Prologue
A thud rang through the empty machinist floor, echoing and calling back to its source. The wooden mallet struck against steel again; the shape finally coming to fruition. The piece of steel was fairly thick yet easy to conform to the intended design. A few more strikes and it would be ready to add to the rest. Five in total, as well as the wide backing plate, and the knives.
He moved to the tig welder ten feet from his work station; and it was his work station. One that he had earned over years of work. Nineteen years, by his reckoning, and ten of those spent in this exact spot. No doubt he had earned the right to stay late to work on a personal project. In fact, his supervisor had insisted he could. No doubt to keep me from leaving, he thought to himself. But he wouldn’t leave. Springwood was his home. Though he had spent most of adolescence further north, Springwood, Ohio would always be his home.

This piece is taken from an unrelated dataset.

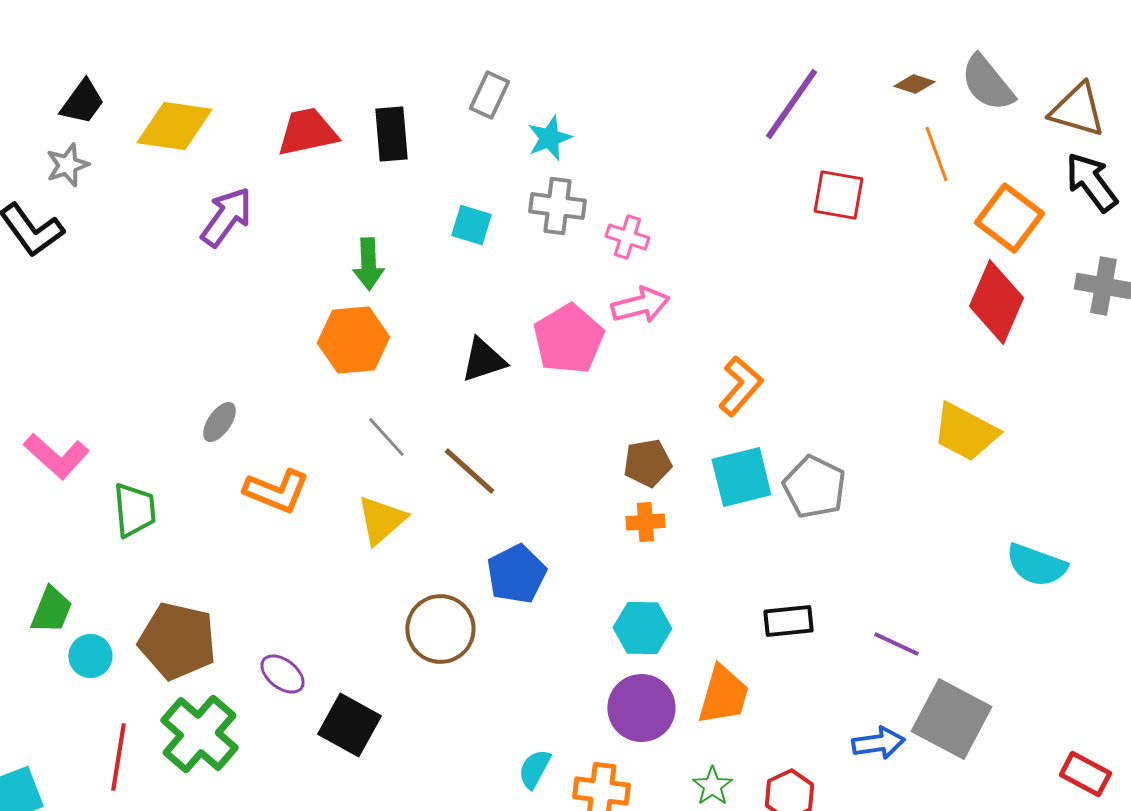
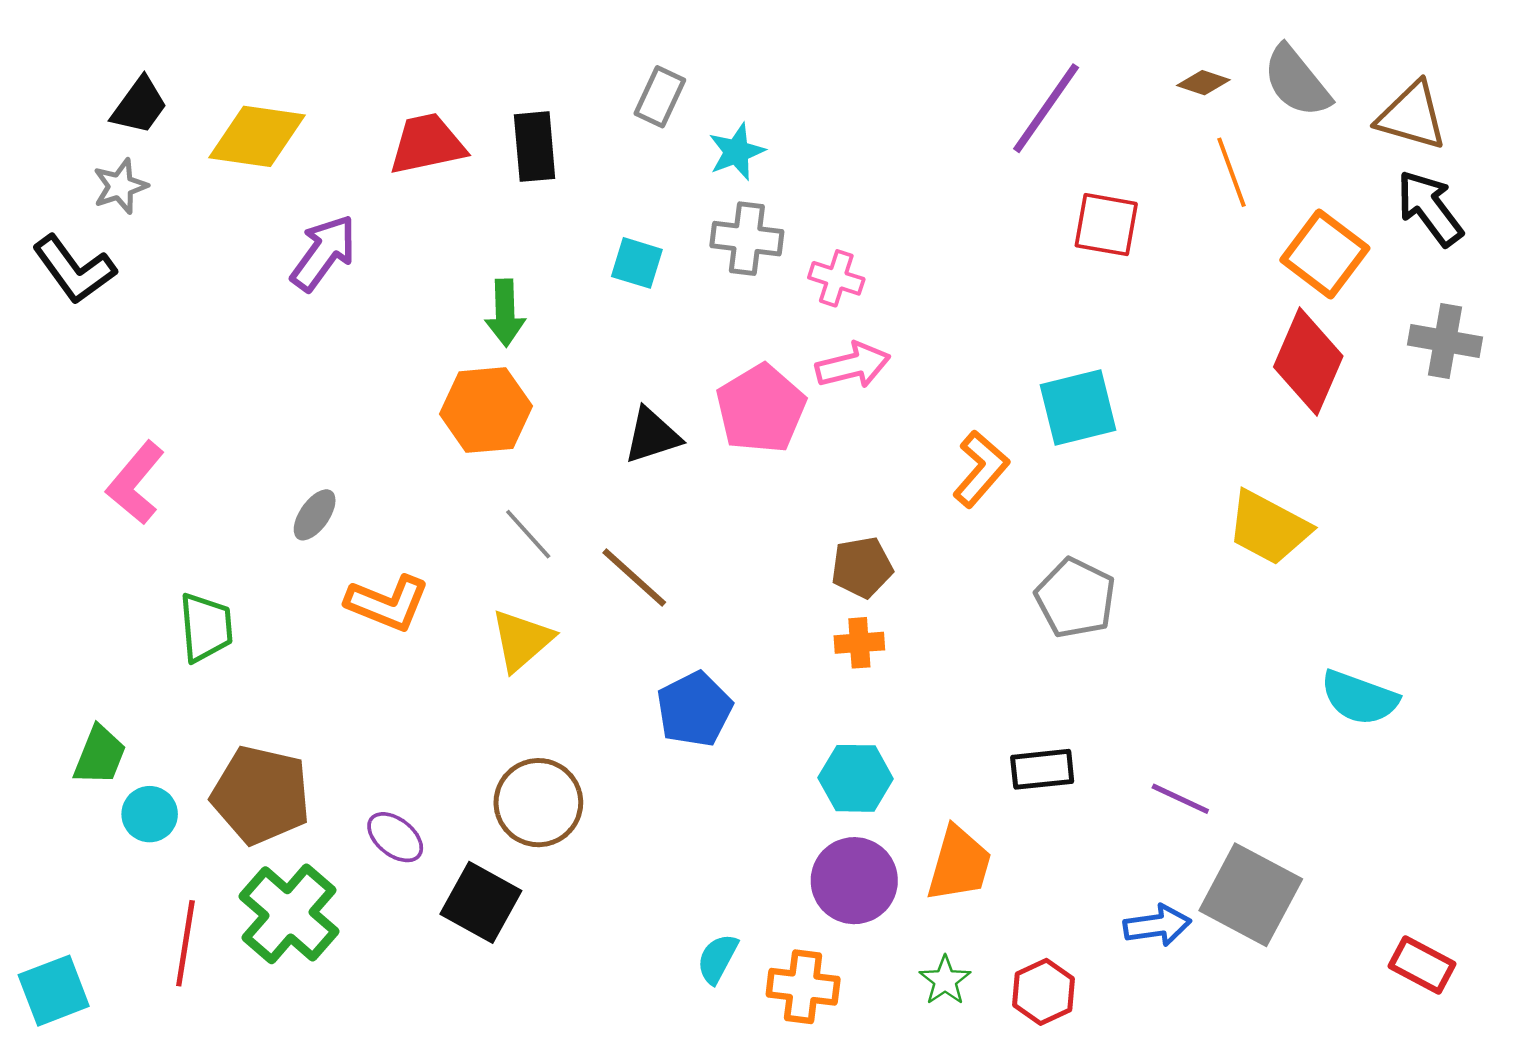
pink L-shape: (56, 456) -> (136, 483), moved, turned 88
cyan square: (741, 477) -> (1078, 407), moved
brown circle: (440, 629) -> (538, 803), moved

Lining the blades to the shaped metal, he pulled the welding mask over his face. Sparks shot as the pieces of metal bubbled and became one. He continued one by one, only stopping and lifting the helmet to wipe sweat from his brow. He took the pieces and placed them in the water tank next to the welder. Steam rose from the hot metal and his thoughts went to the boiler room. His masterpiece was almost complete. It still needed a few rivets to allow for maneuverability, he couldn’t rightly do his work with his fingers held out stiffly. Machine work wasn’t his real work, merely a way to pay the bills at most.
Everyone knew him as a machinist. There goes Fred, still covered in oil and metal shavings. No one rightly concerned themselves with him beyond that. And for that, he was grateful. This allowed his real work to go on without a second thought.
Fred’s thoughts fell back a few years as he punched the rivets. He could almost smell the steam of the boiler room in the abandoned warehouse on the far edge of town. It was a smell he could draw to his mind in a flash as if he’d spent his entire life in those halls. In a way he had, for that was the place he was free. Free of prying eyes, of the demands of life, and the callous whispers about him.
He remembered the boy. The curly brown locks that draped just past his eyebrows. The blue eyes that weld with tears in fear. Fred could almost feel the tangles in the boy’s hair within his mind as he recalled patting the boy’s head.
“Do you want to play a game? That’ll surely cheer you up. You like games, don’t you Neil?” Fred asked in as soft and counseling a voice as he could muster. “Let’s play hide and seek. You can hide anywhere you want, but we have to stay in this room. I’ll count to fifty, so go on and hide.”
Fred was pulled back to the task at hand as he pinched his finger in the pop-rivet gun. He let out a cus as blood began to pour into his palm. Tossing the gun to the floor, he walked back to his work station. He wrapped the wound in paper towels and duct tape to hold it in place. His finger was already beginning to grow numb, but he ignored it and continued working.
The night was late, but his hard work had paid off. Pulling the glove of leather and steel over his right hand had almost made him forget all about the incident with the pop-rivet gun. Slowly he flexed his fingers and tapped the tips of the finger-knives against each other. He smiled a deathly grin as the sound of steel against steel echoed.